E-UNIT: The Blue Angels of Death.

Chapter 114: Rationed Power.



Chapter 114: Rationed Power.

V O L U M E F I V E

Chapter 114: Rationed PowerThrone Room, Court House. Theria. 13:10.

"Lord Reaper." Obsidian bowed as Reaper returned to the throne room. "I have news worth hearing. I think you'll be pleased."

Reaper settled into his throne. Holographic screens materialized the moment his back touched the seat, pulling up live feeds of human leaders across the globe. "This is regarding the UNG."

"Precisely." Obsidian stepped forward. "Twenty countries out of eighty have extended their blessing. They want to open official embassies in Elysium, with at least half the staff being robots. They want to meet you personally, they want to visit. All of it arranged in complete secrecy."

Reaper's eyes brightened slightly. "Withholding the technology export made the entire world desperate over a single processor, and they managed to overlook the fact that we erased twenty million of their kind to get here. Cheap morality." He leaned back. "How are the major powers reacting?"

"The four current superpowers are displeased.
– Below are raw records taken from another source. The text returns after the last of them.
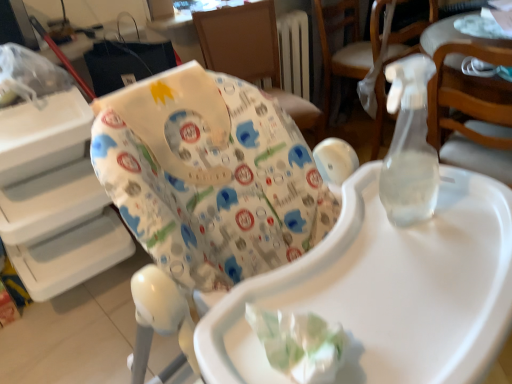 Question: Can you confirm if white glossy table at upper right is positioned to the left of wooden chair at upper right, placed as the second chair when sorted from left to right?

Choices:
 (A) yes
 (B) no

Answer: (B)

Question: Is the position of white glossy table at upper right more distant than that of wooden chair at upper right, placed as the second chair when sorted from left to right?

Choices:
 (A) yes
 (B) no

Answer: (B)

Question: Is white glossy table at upper right completely or partially outside of wooden chair at upper right, placed as the second chair when sorted from left to right?

Choices:
 (A) yes
 (B) no

Answer: (A)

Question: Is white glossy table at upper right turned away from wooden chair at upper right, placed as the second chair when sorted from left to right?

Choices:
 (A) no
 (B) yes

Answer: (A)

Question: Considering the relative positions of white glossy table at upper right and wooden chair at upper right, arranged as the 1th chair when viewed from the right, in the image provided, is white glossy table at upper right to the right of wooden chair at upper right, arranged as the 1th chair when viewed from the right, from the viewer's perspective?

Choices:
 (A) yes
 (B) no

Answer: (A)

Question: From the image's perspective, is white glossy table at upper right over wooden chair at upper right, placed as the second chair when sorted from left to right?

Choices:
 (A) yes
 (B) no

Answer: (B)

Question: Is white fabric baby seat at upper center touching white glossy table at upper right?

Choices:
 (A) no
 (B) yes

Answer: (A)

Question: From the image's perspective, is white fabric baby seat at upper center on top of white glossy table at upper right?

Choices:
 (A) no
 (B) yes

Answer: (A)

Question: Can you confirm if white fabric baby seat at upper center is smaller than white glossy table at upper right?

Choices:
 (A) yes
 (B) no

Answer: (B)

Question: Is white glossy table at upper right at the back of white fabric baby seat at upper center?

Choices:
 (A) yes
 (B) no

Answer: (B)

Question: From a real-world perspective, is white fabric baby seat at upper center under white glossy table at upper right?

Choices:
 (A) yes
 (B) no

Answer: (A)

Question: Does white fabric baby seat at upper center come in front of white glossy table at upper right?

Choices:
 (A) yes
 (B) no

Answer: (A)

Question: Is white fabric highchair at center, which is the first chair in left-to-right order, bigger than white fabric baby seat at upper center?

Choices:
 (A) yes
 (B) no

Answer: (B) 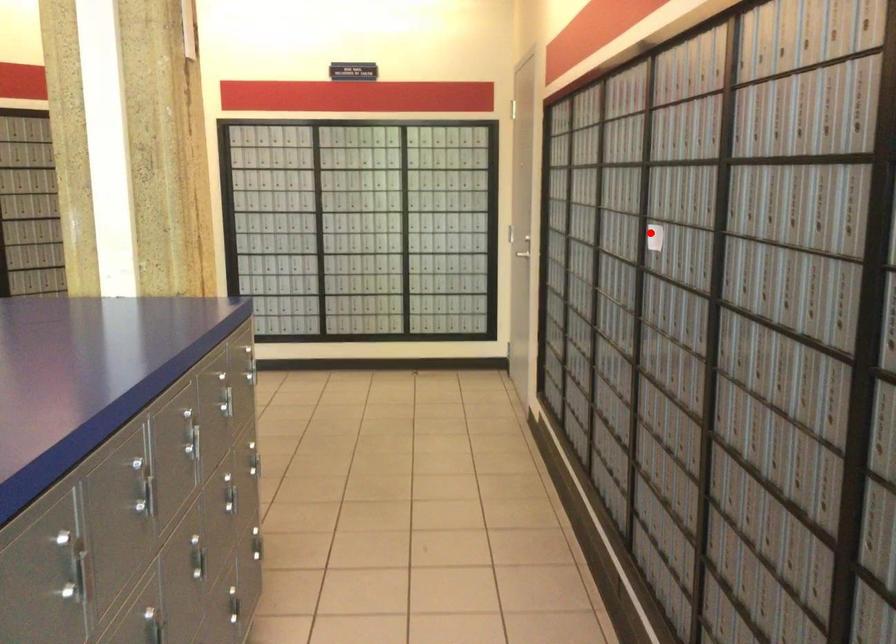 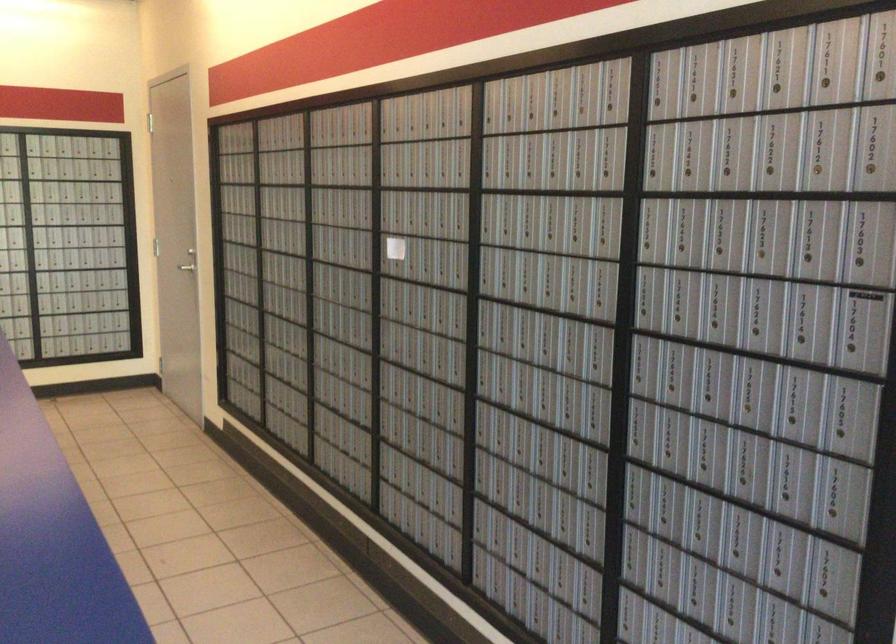 Question: A red point is marked in image1. In image2, is the corresponding 3D point closer to the camera or farther? Reply with the corresponding letter.

Choices:
 (A) The corresponding 3D point is closer.
 (B) The corresponding 3D point is farther.

Answer: (B) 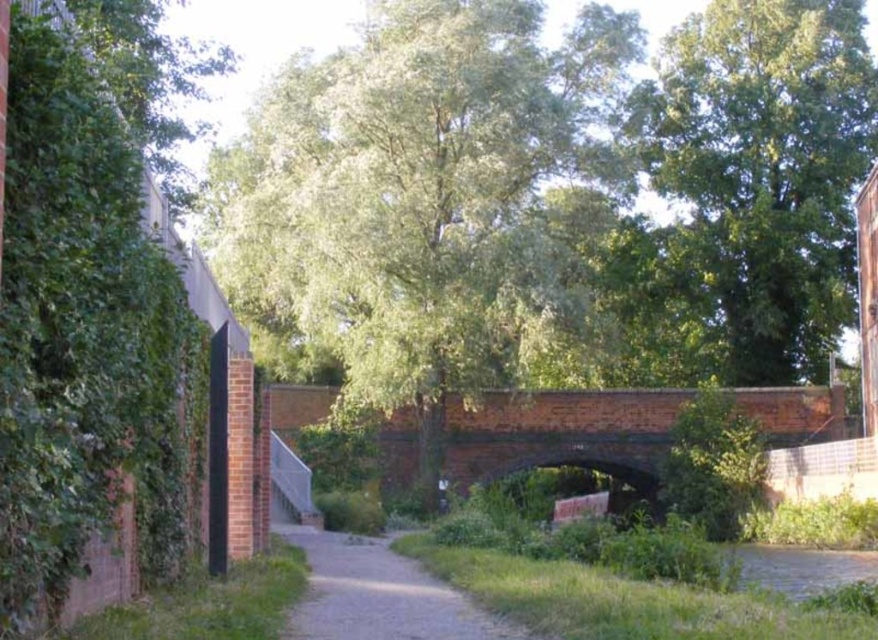 Is green leafy tree at upper center bigger than dirt/gravel path at center?

Indeed, green leafy tree at upper center has a larger size compared to dirt/gravel path at center.

Who is taller, green leafy tree at upper center or dirt/gravel path at center?

green leafy tree at upper center is taller.

Between point (771, 257) and point (329, 536), which one is positioned behind?

The point (771, 257) is more distant.

Locate an element on the screen. green leafy tree at upper center is located at coordinates (760, 176).

The height and width of the screenshot is (640, 878). What do you see at coordinates (430, 198) in the screenshot?
I see `green leafy tree at center` at bounding box center [430, 198].

Is point (415, 51) closer to camera compared to point (472, 442)?

Yes, it is.

Identify the location of green leafy tree at center. This screenshot has width=878, height=640. (430, 198).

Can you confirm if green leafy tree at center is positioned above dirt/gravel path at center?

Yes.

Between green leafy tree at center and dirt/gravel path at center, which one appears on the right side from the viewer's perspective?

From the viewer's perspective, dirt/gravel path at center appears more on the right side.

You are a GUI agent. You are given a task and a screenshot of the screen. Output one action in this format:
    pyautogui.click(x=<x>, y=<y>)
    Task: Click on the green leafy tree at center
    This screenshot has height=640, width=878.
    Given the screenshot: What is the action you would take?
    pyautogui.click(x=430, y=198) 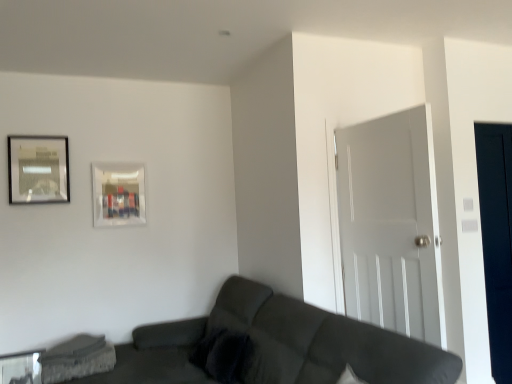 Question: Is transparent glass door at right oriented away from white matte door at right?

Choices:
 (A) yes
 (B) no

Answer: (B)

Question: Is transparent glass door at right thinner than white matte door at right?

Choices:
 (A) no
 (B) yes

Answer: (B)

Question: Considering the relative sizes of transparent glass door at right and white matte door at right in the image provided, is transparent glass door at right shorter than white matte door at right?

Choices:
 (A) no
 (B) yes

Answer: (A)

Question: From the image's perspective, is transparent glass door at right below white matte door at right?

Choices:
 (A) no
 (B) yes

Answer: (B)

Question: From a real-world perspective, is transparent glass door at right physically below white matte door at right?

Choices:
 (A) no
 (B) yes

Answer: (B)

Question: Are transparent glass door at right and white matte door at right far apart?

Choices:
 (A) no
 (B) yes

Answer: (A)

Question: Considering the relative positions of transparent glass table at lower left and transparent glass door at right in the image provided, is transparent glass table at lower left behind transparent glass door at right?

Choices:
 (A) yes
 (B) no

Answer: (A)

Question: Can you confirm if transparent glass table at lower left is smaller than transparent glass door at right?

Choices:
 (A) no
 (B) yes

Answer: (B)

Question: Is transparent glass table at lower left at the left side of transparent glass door at right?

Choices:
 (A) yes
 (B) no

Answer: (A)

Question: Does transparent glass table at lower left have a greater height compared to transparent glass door at right?

Choices:
 (A) no
 (B) yes

Answer: (A)

Question: Is transparent glass table at lower left bigger than transparent glass door at right?

Choices:
 (A) no
 (B) yes

Answer: (A)

Question: Is transparent glass table at lower left not inside transparent glass door at right?

Choices:
 (A) yes
 (B) no

Answer: (A)

Question: Is concrete textured swivel chair at lower left oriented towards dark gray fabric couch at lower center?

Choices:
 (A) no
 (B) yes

Answer: (A) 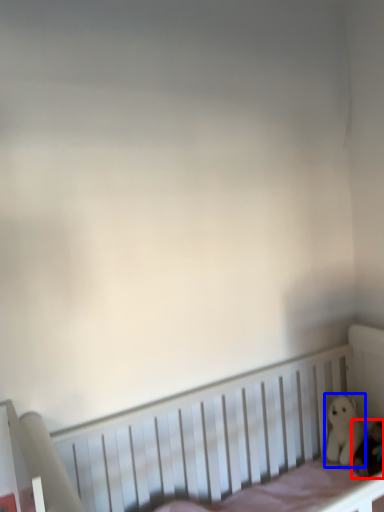 Question: Which of the following is the farthest to the observer, toy (highlighted by a red box) or toy (highlighted by a blue box)?

Choices:
 (A) toy
 (B) toy

Answer: (B) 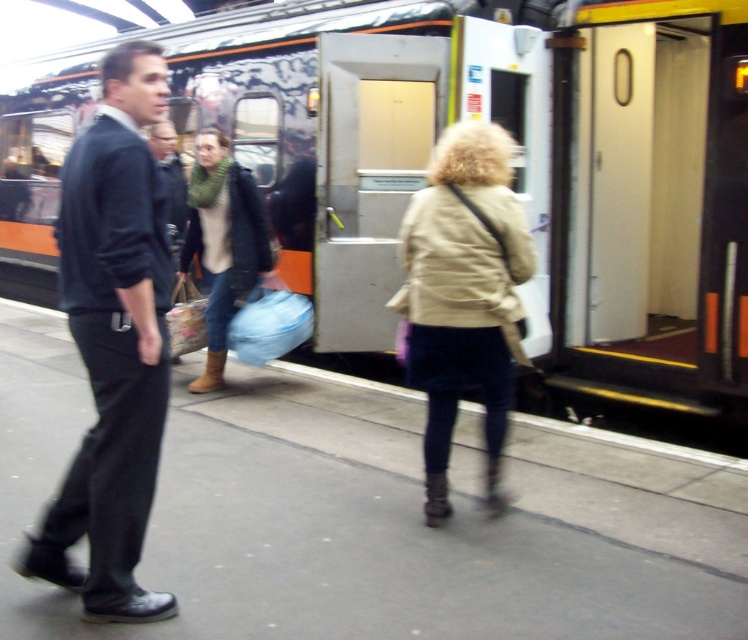 Question: Which of the following is the farthest from the observer?

Choices:
 (A) (307, 179)
 (B) (104, 356)
 (C) (432, 323)

Answer: (A)

Question: Does metallic silver train at center have a lesser width compared to knitted green scarf at center?

Choices:
 (A) yes
 (B) no

Answer: (B)

Question: In this image, where is beige fabric coat at center located relative to knitted green scarf at center?

Choices:
 (A) right
 (B) left

Answer: (A)

Question: Can you confirm if metallic silver train at center is positioned above knitted green scarf at center?

Choices:
 (A) no
 (B) yes

Answer: (B)

Question: Among these objects, which one is nearest to the camera?

Choices:
 (A) metallic silver train at center
 (B) dark blue suit at left
 (C) knitted green scarf at center
 (D) beige fabric coat at center

Answer: (B)

Question: Which point appears farthest from the camera in this image?

Choices:
 (A) (487, 435)
 (B) (649, 353)
 (C) (239, 196)
 (D) (105, 227)

Answer: (B) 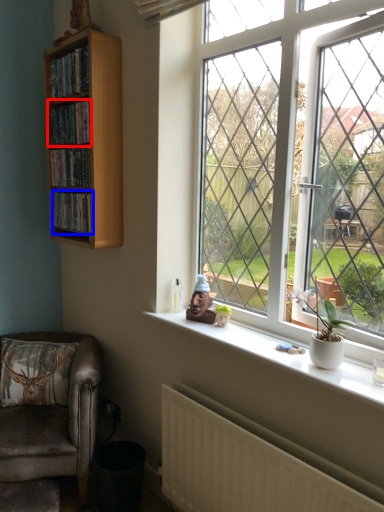 Question: Which of the following is the farthest to the observer, book (highlighted by a red box) or book (highlighted by a blue box)?

Choices:
 (A) book
 (B) book

Answer: (B) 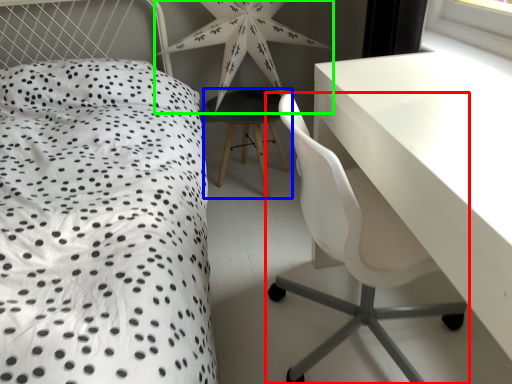 Question: Which object is positioned farthest from chair (highlighted by a red box)? Select from bar stool (highlighted by a blue box) and star (highlighted by a green box).

Choices:
 (A) bar stool
 (B) star

Answer: (B) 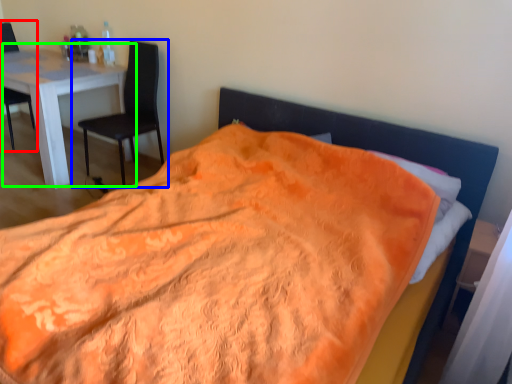 Question: Which object is the farthest from chair (highlighted by a red box)? Choose among these: chair (highlighted by a blue box) or table (highlighted by a green box).

Choices:
 (A) chair
 (B) table

Answer: (A) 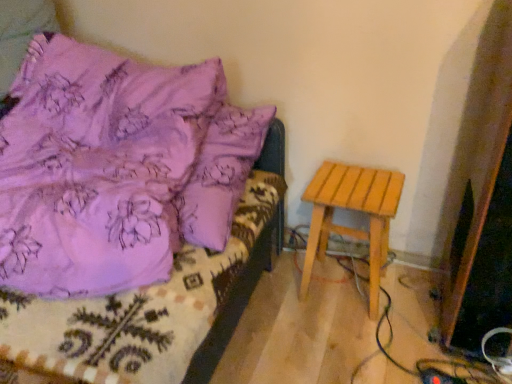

They've threatened sanctions against any country that opens relations with us or adopts our currency for trade." Obsidian expanded one of the screens. "Which means our plan is working. If enough countries move to our currency—"

"—the global economy answers to us." Reaper stood and began moving through the throne room, passing the mechs posted at each pillar without a glance. Obsidian fell into step behind him. "The day after tomorrow, Elysium announces itself to the world. Our flag goes up at the UNG headquarters."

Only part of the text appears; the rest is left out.